Bonds, Parris Afton
Page 10
Anne's eyes widened, but all she said was, "And if Chief Iron Eyes doesn't?"
The white teeth flashed in the darkness. "Then we'll have to fight our way out―something I've got an idea you're good at."
Anne followed behind Brant as they walked through the Kwahadi village. Unlike her first arrival, there was a heavy silence, The children stopped their play, and the wives left off their gossip to watch. Even the yelping dogs were silent. Afraid the others would see the fear in her eyes, Anne trained her gaze on the bronze muscles that rippled in the thighs with each of Brant's long strides.

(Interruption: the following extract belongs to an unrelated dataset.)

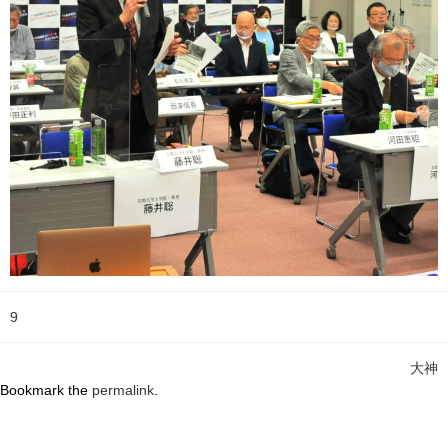
9
大神
Bookmark the
permalink
.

When they reached Iron Eyes' tepee, Brant motioned her to wait outside and spoke rapidly to one of the braves before being ushered within. Anne kept her gaze on the cracked, parched earth before her, desperately wishing she could hear what was being said inside. Then at last the buffalo hide was pushed aside, and she saw Pa-ha-yu-quosh's stony face. He indicated with a jerk of his head she was to enter.
After her eyes adjusted to the darkness, she saw that Iron Eyes sat in the center of the tepee before the firepit. In spite of the evening heat, he was wrapped in a blanket. Sitting crosslegged on either side of him were Pa-ha-yu-quosh and Brant. Brant ignored her.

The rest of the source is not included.